> _Dataset excerpts_:
= = = = = = =
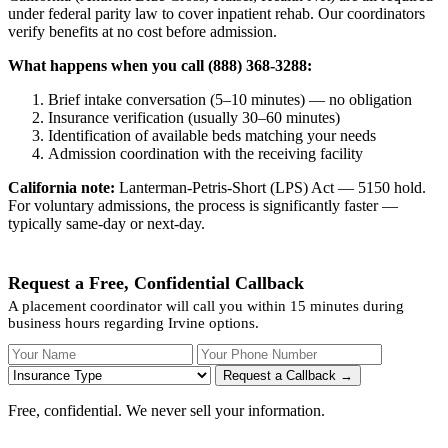
under federal parity law to cover inpatient rehab. Our coordinators
verify benefits at no cost before admission.
What happens when you call (888) 368-3288:
Brief intake conversation (5–10 minutes) — no obligation
Insurance verification (usually 30–60 minutes)
Identification of available beds matching your needs
Admission coordination with the receiving facility
California note:
Lanterman-Petris-Short (LPS) Act — 5150 hold.
For voluntary admissions, the process is significantly faster —
typically same-day or next-day.
Request a Free, Confidential Callback
A placement coordinator will call you within 15 minutes during
business hours regarding Irvine options.
Your Name
Your Phone Number
Insurance
Request a Callback →
Free, confidential. We never sell your information.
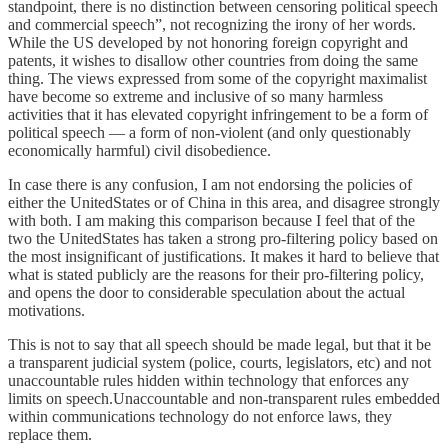
standpoint, there is no distinction between censoring political speech
and commercial speech”, not recognizing the irony of her words.
While the US developed by not honoring foreign copyright and
patents, it wishes to disallow other countries from doing the same
thing. The views expressed from some of the copyright maximalist
have become so extreme and inclusive of so many harmless
activities that it has elevated copyright infringement to be a form of
political speech — a form of non-violent (and only questionably
economically harmful) civil disobedience.
In case there is any confusion, I am not endorsing the policies of
either the UnitedStates or of China in this area, and disagree strongly
with both. I am making this comparison because I feel that of the
two the UnitedStates has taken a strong pro-filtering policy based on
the most insignificant of justifications. It makes it hard to believe that
what is stated publicly are the reasons for their pro-filtering policy,
and opens the door to considerable speculation about the actual
motivations.
This is not to say that all speech should be made legal, but that it be
a transparent judicial system (police, courts, legislators, etc) and not
unaccountable rules hidden within technology that enforces any
limits on speech.Unaccountable and non-transparent rules embedded
within communications technology do not enforce laws, they
replace them.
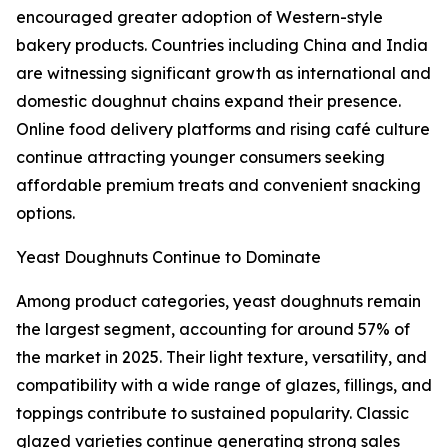
encouraged greater adoption of Western-style
bakery products. Countries including China and India
are witnessing significant growth as international and
domestic doughnut chains expand their presence.
Online food delivery platforms and rising café culture
continue attracting younger consumers seeking
affordable premium treats and convenient snacking
options.
Yeast Doughnuts Continue to Dominate
Among product categories, yeast doughnuts remain
the largest segment, accounting for around 57% of
the market in 2025. Their light texture, versatility, and
compatibility with a wide range of glazes, fillings, and
toppings contribute to sustained popularity. Classic
glazed varieties continue generating strong sales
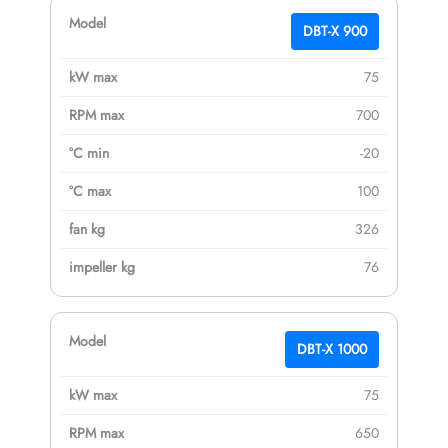
DBT-X 900
75
700
-20
100
326
76
DBT-X 1000
75
650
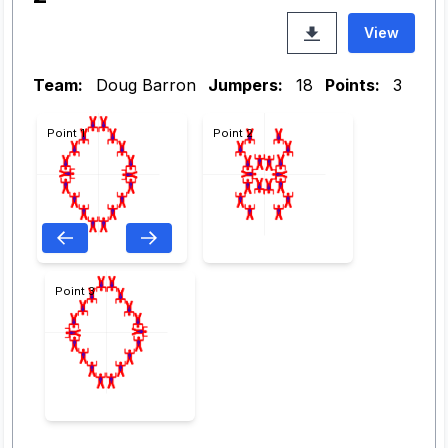
View
Team:
Doug Barron
Jumpers:
18
Points:
3
Point 1
Point 2
Point 3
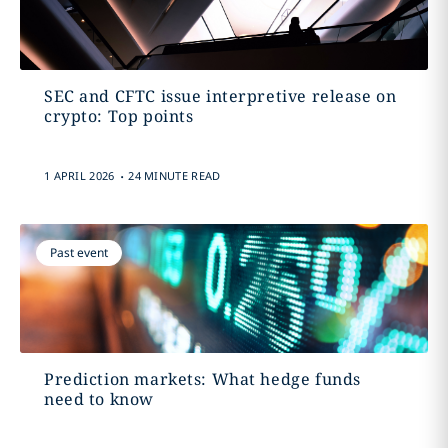
SEC and CFTC issue interpretive release on
crypto: Top points
.
1 APRIL 2026
24 MINUTE READ
Past event
Prediction markets: What hedge funds
need to know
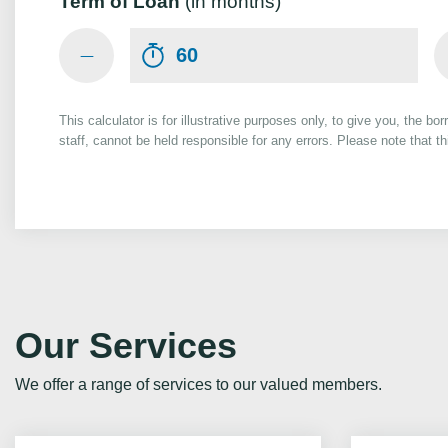
Term of Loan
(in months)
This calculator is for illustrative purposes only, to give you, the bo
staff, cannot be held responsible for any errors. Please note that 
Our Services
We offer a range of services to our valued members.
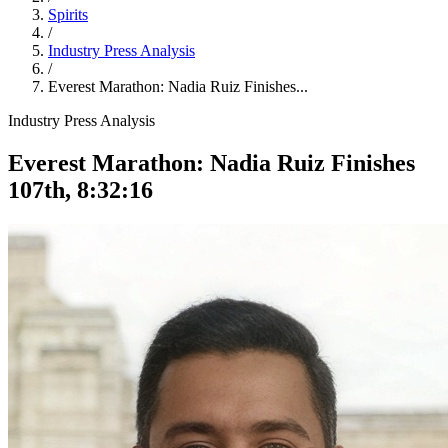
Spirits
/
Industry Press Analysis
/
Everest Marathon: Nadia Ruiz Finishes...
Industry Press Analysis
Everest Marathon: Nadia Ruiz Finishes
107th, 8:32:16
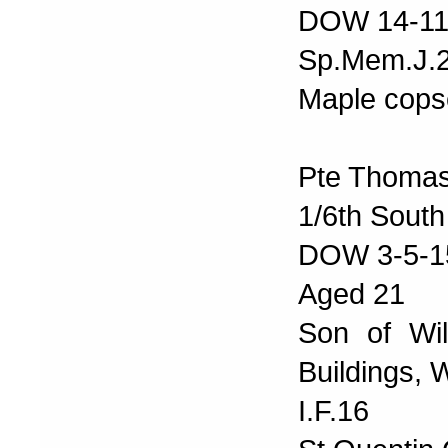
DOW 14-11
Sp.Mem.J.
Maple cops
Pte Thoma
1/6th South
DOW 3-5-1
Aged 21
Son of Wi
Buildings,
I.F.16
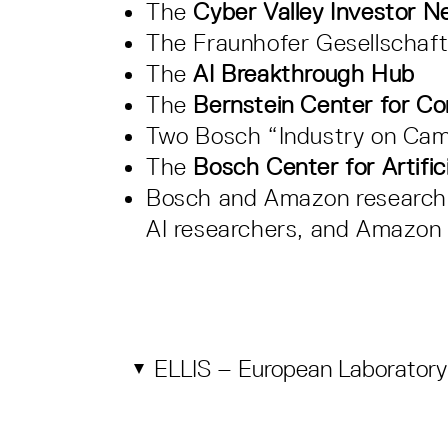
The
Cyber Valley Investor N
The Fraunhofer Gesellschaf
The
AI Breakthrough Hub
The
Bernstein Center for C
Two Bosch “Industry on Cam
The
Bosch Center for Artifici
Bosch and Amazon research c
AI researchers, and Amazon 
ELLIS – European Laboratory 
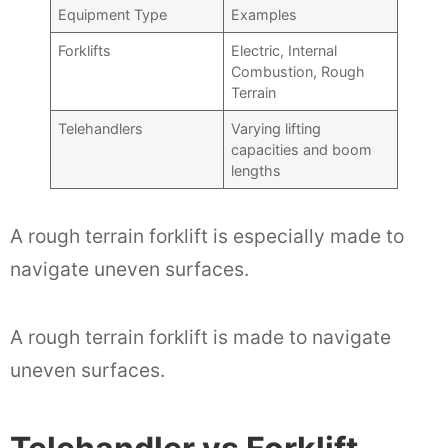
Equipment Type
Examples
Forklifts
Electric, Internal
Combustion, Rough
Terrain
Telehandlers
Varying lifting
capacities and boom
lengths
A rough terrain forklift is especially made to
navigate uneven surfaces.
A rough terrain forklift is made to navigate
uneven surfaces.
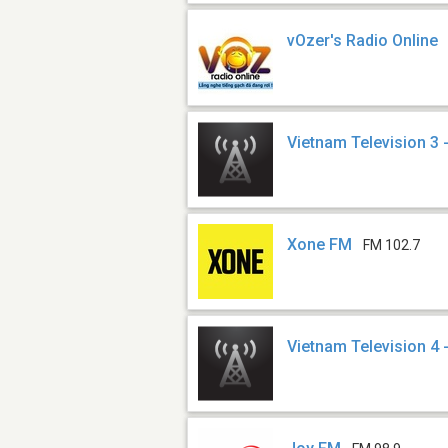
vOzer's Radio Online
Vietnam Television 3 
Xone FM
FM 102.7
Vietnam Television 4 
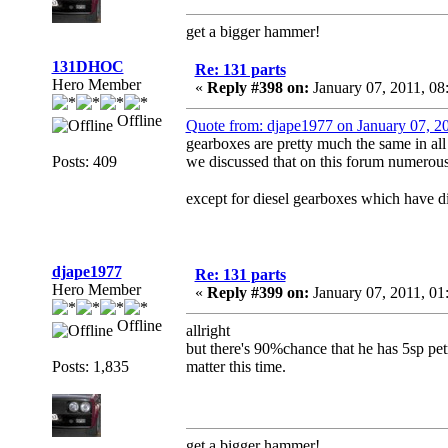
get a bigger hammer!
131DHOC
Re: 131 parts
Hero Member
«
Reply #398 on:
January 07, 2011, 0
Offline
Quote from: djape1977 on January 07, 2
gearboxes are pretty much the same in all 1
Posts: 409
we discussed that on this forum numerous
except for diesel gearboxes which have dif
djape1977
Re: 131 parts
Hero Member
«
Reply #399 on:
January 07, 2011, 01
Offline
allright
but there's 90%chance that he has 5sp petro
Posts: 1,835
matter this time.
get a bigger hammer!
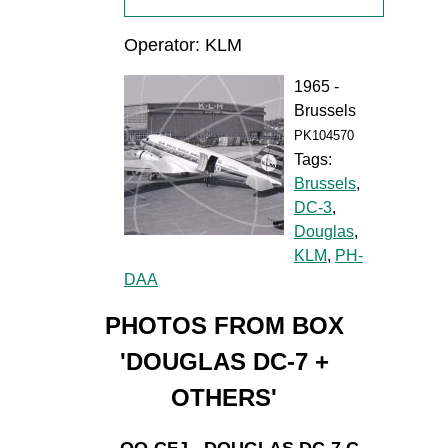
Operator: KLM
1965 -
Brussels
PK104570
Tags:
Brussels
,
DC-3
,
Douglas
,
KLM
,
PH-
DAA
PHOTOS FROM BOX
'DOUGLAS DC-7 +
OTHERS'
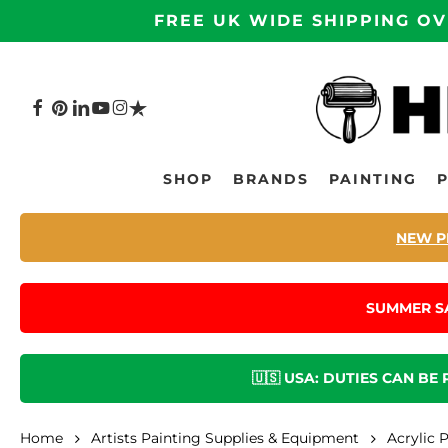
Skip
FREE UK WIDE SHIPPING OV
to
main
content
FACEBOOK
PINTEREST
LINKEDIN
YOUTUBE
INSTAGRAM
TRUSTPILOT
Hit enter to search or ESC to close
SHOP
BRANDS
PAINTING
NEW P
SUMMER S
🇺🇸 USA: DUTIES CAN BE
Home
Artists Painting Supplies & Equipment
Acrylic 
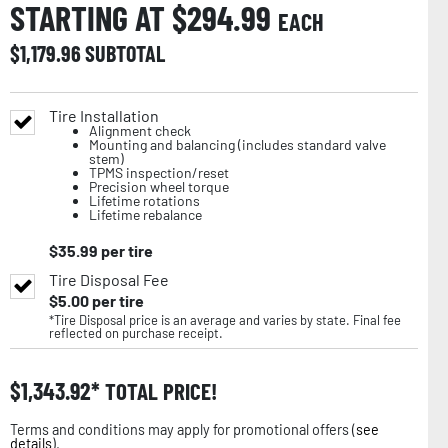
STARTING AT $
294.99
EACH
$
1,179.96
SUBTOTAL
Tire Installation
Alignment check
Mounting and balancing (includes standard valve
stem)
TPMS inspection/reset
Precision wheel torque
Lifetime rotations
Lifetime rebalance
$
35.99
per tire
Tire Disposal Fee
$
5.00
per tire
*Tire Disposal price is an average and varies by state. Final fee
reflected on purchase receipt.
$
1,343.92
TOTAL PRICE!
Terms and conditions may apply for promotional offers (
see
details
).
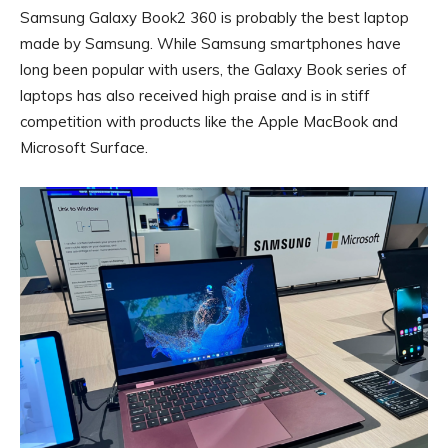
Samsung Galaxy Book2 360 is probably the best laptop
made by Samsung. While Samsung smartphones have
long been popular with users, the Galaxy Book series of
laptops has also received high praise and is in stiff
competition with products like the Apple MacBook and
Microsoft Surface.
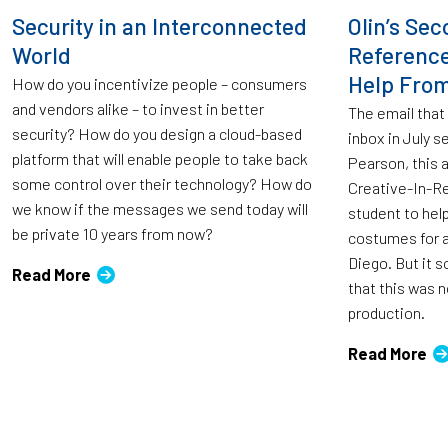
Security in an Interconnected
Olin’s Sec
World
Reference
Help From
How do you incentivize people – consumers
and vendors alike – to invest in better
The email that
security? How do you design a cloud-based
inbox in July
platform that will enable people to take back
Pearson, this 
some control over their technology? How do
Creative-In-Re
we know if the messages we send today will
student to hel
be private 10 years from now?
costumes for a
Diego. But it s
Read More
that this was n
production.
Read More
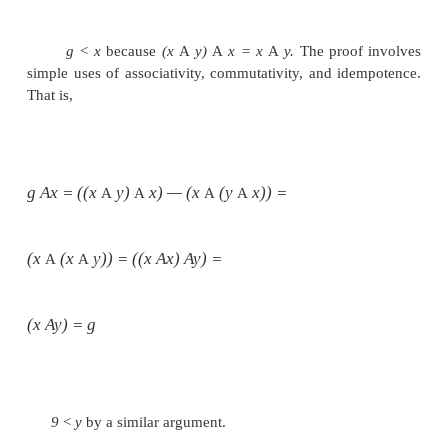
G r e a t e s t
Lower
B o u n d s
There is another useful relationship between
operation and the partial ordering it imposes. Suppos
a semilattice. A
greatest lower bound
(or
gib)
elements
x
and
y
is an element
g
such that
g<x,
g < y,
and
= = = = = = =
> _EXERCISE_: Exact copy, pictures excluded: restate every record above word for word.

> _FINAL ANSWER_:
under federal parity law to cover inpatient rehab. Our coordinators
verify benefits at no cost before admission.
What happens when you call (888) 368-3288:
Brief intake conversation (5–10 minutes) — no obligation
Insurance verification (usually 30–60 minutes)
Identification of available beds matching your needs
Admission coordination with the receiving facility
California note:
Lanterman-Petris-Short (LPS) Act — 5150 hold.
For voluntary admissions, the process is significantly faster —
typically same-day or next-day.
Request a Free, Confidential Callback
A placement coordinator will call you within 15 minutes during
business hours regarding Irvine options.
Your Name
Your Phone Number
Insurance
Request a Callback →
Free, confidential. We never sell your information.
standpoint, there is no distinction between censoring political speech
and commercial speech”, not recognizing the irony of her words.
While the US developed by not honoring foreign copyright and
patents, it wishes to disallow other countries from doing the same
thing. The views expressed from some of the copyright maximalist
have become so extreme and inclusive of so many harmless
activities that it has elevated copyright infringement to be a form of
political speech — a form of non-violent (and only questionably
economically harmful) civil disobedience.
In case there is any confusion, I am not endorsing the policies of
either the UnitedStates or of China in this area, and disagree strongly
with both. I am making this comparison because I feel that of the
two the UnitedStates has taken a strong pro-filtering policy based on
the most insignificant of justifications. It makes it hard to believe that
what is stated publicly are the reasons for their pro-filtering policy,
and opens the door to considerable speculation about the actual
motivations.
This is not to say that all speech should be made legal, but that it be
a transparent judicial system (police, courts, legislators, etc) and not
unaccountable rules hidden within technology that enforces any
limits on speech.Unaccountable and non-transparent rules embedded
within communications technology do not enforce laws, they
replace them.
encouraged greater adoption of Western-style
bakery products. Countries including China and India
are witnessing significant growth as international and
domestic doughnut chains expand their presence.
Online food delivery platforms and rising café culture
continue attracting younger consumers seeking
affordable premium treats and convenient snacking
options.
Yeast Doughnuts Continue to Dominate
Among product categories, yeast doughnuts remain
the largest segment, accounting for around 57% of
the market in 2025. Their light texture, versatility, and
compatibility with a wide range of glazes, fillings, and
toppings contribute to sustained popularity. Classic
glazed varieties continue generating strong sales
DBT-X 900
75
700
-20
100
326
76
DBT-X 1000
75
650
View
Team:
Doug Barron
Jumpers:
18
Points:
3
Point 1
Point 2
Point 3
SEC and CFTC issue interpretive release on
crypto: Top points
.
1 APRIL 2026
24 MINUTE READ
Past event
Prediction markets: What hedge funds
need to know
Term of Loan
(in months)
This calculator is for illustrative purposes only, to give you, the bo
staff, cannot be held responsible for any errors. Please note that 
Our Services
We offer a range of services to our valued members.
Spirits
/
Industry Press Analysis
/
Everest Marathon: Nadia Ruiz Finishes...
Industry Press Analysis
Everest Marathon: Nadia Ruiz Finishes
107th, 8:32:16
DOW 14-11
Sp.Mem.J.
Maple cops
Pte Thoma
1/6th South
DOW 3-5-1
Aged 21
Son of Wi
Buildings,
I.F.16
The
Cyber Valley Investor N
The Fraunhofer Gesellschaf
The
AI Breakthrough Hub
The
Bernstein Center for C
Two Bosch “Industry on Cam
The
Bosch Center for Artifici
Bosch and Amazon research c
AI researchers, and Amazon 
ELLIS – European Laboratory 
Equipment Type
Examples
Forklifts
Electric, Internal
Combustion, Rough
Terrain
Telehandlers
Varying lifting
capacities and boom
lengths
A rough terrain forklift is especially made to
navigate uneven surfaces.
A rough terrain forklift is made to navigate
uneven surfaces.
vOzer's Radio Online
Vietnam Television 3 
Xone FM
FM 102.7
Vietnam Television 4 
get a bigger hammer!
131DHOC
Re: 131 parts
Hero Member
«
Reply #398 on:
January 07, 2011, 0
Offline
Quote from: djape1977 on January 07, 2
gearboxes are pretty much the same in all 1
Posts: 409
we discussed that on this forum numerous
except for diesel gearboxes which have dif
djape1977
Re: 131 parts
Hero Member
«
Reply #399 on:
January 07, 2011, 01
Offline
allright
but there's 90%chance that he has 5sp petro
Posts: 1,835
matter this time.
get a bigger hammer!
Operator: KLM
1965 -
Brussels
PK104570
Tags:
Brussels
,
DC-3
,
Douglas
,
KLM
,
PH-
DAA
PHOTOS FROM BOX
'DOUGLAS DC-7 +
OTHERS'
Skip
FREE UK WIDE SHIPPING OV
to
main
content
FACEBOOK
PINTEREST
LINKEDIN
YOUTUBE
INSTAGRAM
TRUSTPILOT
Hit enter to search or ESC to close
SHOP
BRANDS
PAINTING
NEW P
SUMMER S
🇺🇸 USA: DUTIES CAN BE
Home
Artists Painting Supplies & Equipment
Acrylic 
STARTING AT $
294.99
EACH
$
1,179.96
SUBTOTAL
Tire Installation
Alignment check
Mounting and balancing (includes standard valve
stem)
TPMS inspection/reset
Precision wheel torque
Lifetime rotations
Lifetime rebalance
$
35.99
per tire
Tire Disposal Fee
$
5.00
per tire
*Tire Disposal price is an average and varies by state. Final fee
reflected on purchase receipt.
$
1,343.92
TOTAL PRICE!
Terms and conditions may apply for promotional offers (
see
details
).
Samsung Galaxy Book2 360 is probably the best laptop
made by Samsung. While Samsung smartphones have
long been popular with users, the Galaxy Book series of
laptops has also received high praise and is in stiff
competition with products like the Apple MacBook and
Microsoft Surface.
Security in an Interconnected
Olin’s Sec
World
Reference
Help From
How do you incentivize people – consumers
and vendors alike – to invest in better
The email that
security? How do you design a cloud-based
inbox in July
platform that will enable people to take back
Pearson, this 
some control over their technology? How do
Creative-In-Re
we know if the messages we send today will
student to hel
be private 10 years from now?
costumes for a
Diego. But it s
Read More
that this was n
production.
Read More
G r e a t e s t
Lower
B o u n d s
There is another useful relationship between
operation and the partial ordering it imposes. Suppos
a semilattice. A
greatest lower bound
(or
gib)
elements
x
and
y
is an element
g
such that
g<x,
g < y,
and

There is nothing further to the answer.